There was no immediate word on casualties from Israel's aerial attack, which came hours after the Israeli military said it fired on people trying to return to certain areas in southern Lebanon. Israel said they were violating the ceasefire agreement, without providing details. Lebanon's state-run National News Agency said two people were wounded.
The back-to-back incidents stirred unease about the agreement, brokered by the United States and France, which includes an initial two-month ceasefire in which Hezbollah members are to withdraw north of the Litani River and Israeli forces are to return to their side of the border. The buffer zone would be patrolled by Lebanese troops and UN peacekeepers.
On Thursday, the second day of a ceasefire after more than a year of bloody conflict between Israel and Hezbollah, Lebanon's state news agency reported that Israeli fire targeted civilians in Markaba, close to the border, without providing further details. Israel said it fired artillery in three other locations near the border. There were no immediate reports of casualties.
An Associated Press reporter in northern Israel near the border heard Israeli drones buzzing overhead and the sound of artillery strikes from the Lebanese side.

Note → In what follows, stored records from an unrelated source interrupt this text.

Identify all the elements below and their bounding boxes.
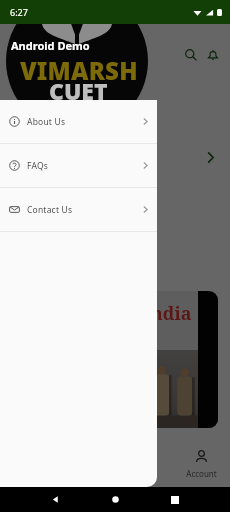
staticText: Android Demo (11, 38, 90, 53)
button[interactable]: Contact Us (0, 188, 157, 232)
staticText: About Us (27, 116, 66, 128)
staticText: Contact Us (27, 204, 73, 216)
button[interactable]: Notifications (202, 40, 224, 70)
staticText: CUET (49, 75, 108, 106)
button[interactable]: Next (200, 147, 220, 167)
button[interactable]: FAQs (0, 144, 157, 188)
staticText: Independence of India (12, 301, 192, 326)
button[interactable]: Independence of India (12, 291, 218, 428)
button[interactable]: Search (180, 40, 202, 70)
button[interactable]: Account (172, 440, 230, 487)
staticText: Account (186, 468, 217, 479)
button[interactable]: About Us (0, 100, 157, 144)
staticText: VIMARSH (20, 54, 138, 87)
staticText: 6:27 (10, 6, 28, 18)
staticText: FAQs (27, 160, 49, 172)
button[interactable]: Open navigation drawer (0, 35, 40, 75)
button[interactable]: Library (114, 440, 172, 487)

The Israeli military said in a statement that “several suspects were identified arriving with vehicles to a number of areas in southern Lebanon, breaching the conditions of the ceasefire.” It said troops “opened fire toward them” and would “actively enforce violations of the ceasefire agreement.”

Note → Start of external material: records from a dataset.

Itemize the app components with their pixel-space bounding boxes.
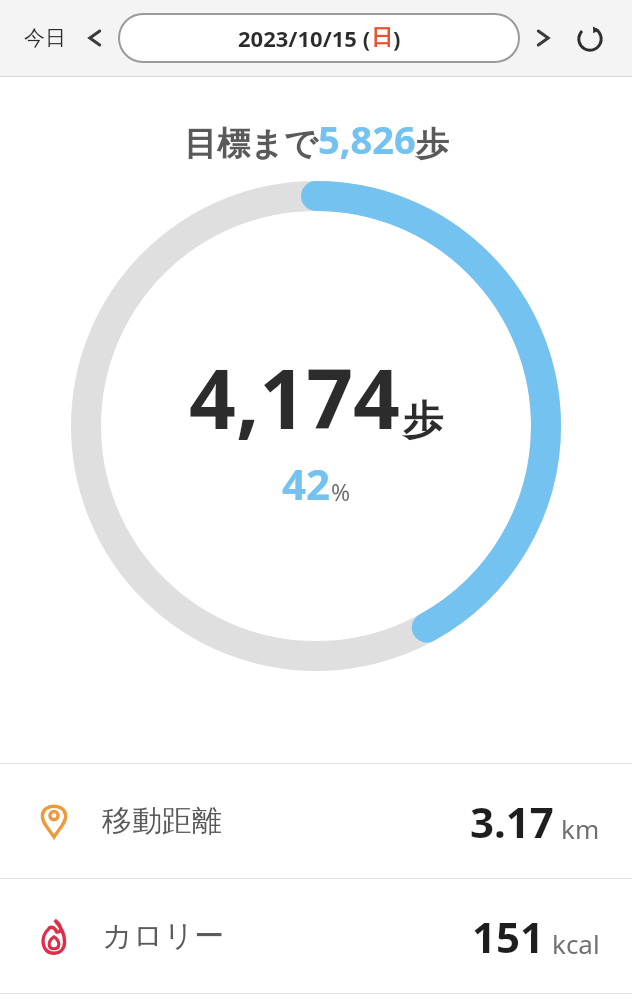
button[interactable]: 今日 [18,19,72,57]
staticText: 4,174 [189,341,400,453]
staticText: km [561,811,600,846]
button[interactable]: Next day [520,15,566,61]
staticText: 日 [371,24,393,52]
staticText: 目標まで [184,123,318,165]
staticText: 今日 [24,25,66,51]
button[interactable]: Refresh [566,14,614,62]
staticText: % [331,476,351,507]
staticText: 歩 [403,395,443,445]
staticText: ) [393,23,401,53]
staticText: kcal [552,926,600,961]
staticText: 移動距離 [102,802,222,840]
button[interactable]: Previous day [72,15,118,61]
staticText: 3.17 [470,793,554,850]
button[interactable]: 移動距離 [0,764,632,878]
button[interactable]: カロリー [0,879,632,993]
staticText: 歩 [416,123,449,165]
staticText: 42 [282,455,331,512]
staticText: 151 [472,908,545,965]
staticText: カロリー [102,917,225,955]
button[interactable]: 2023/10/15 ( [118,13,520,63]
staticText: 5,826 [318,113,416,165]
staticText: 2023/10/15 ( [238,23,371,53]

Israeli officials have said forces will be withdrawn gradually as it ensures that the agreement is being enforced. Israel has warned people not to return to areas where troops are deployed, and says it reserves the right to strike Hezbollah if it violates the terms of the truce.
A Lebanese military official said Lebanese troops would gradually deploy in the south as Israeli troops withdraw. The official spoke on condition of anonymity because they were not authorized to brief media.
The ceasefire agreement announced late Tuesday ended 14 months of conflict between Israel and Hezbollah that began a day after Hamas' Oct. 7, 2023 attack out of Gaza, when the Lebanese Hezbollah group began firing rockets, drones and missiles in solidarity.
Israel retaliated with airstrikes, and the conflict steadily intensified for nearly a year before boiling over into all-out war in mid-September. The war in Gaza is still raging with no end in sight.
More than 3,760 people were killed by Israeli fire in Lebanon during the conflict, many of them civilians, according to Lebanese health officials. The fighting killed more than 70 people in Israel — over half of them civilians — as well as dozens of Israeli soldiers fighting in southern Lebanon.
Some 1.2 million people were displaced in Lebanon, and thousands began streaming back to their homes on Wednesday despite warnings from the Lebanese military and the Israeli army to stay out of certain areas. Some 50,000 people were displaced on the Israeli side, but few have returned and the communities near the northern border are still largely deserted.
In Menara, an Israeli community on the border with views into Lebanon, around three quarters of homes are damaged, some with collapsed roofs and burnt-out interiors. A few residents could be seen gathering their belongings on Thursday before leaving again.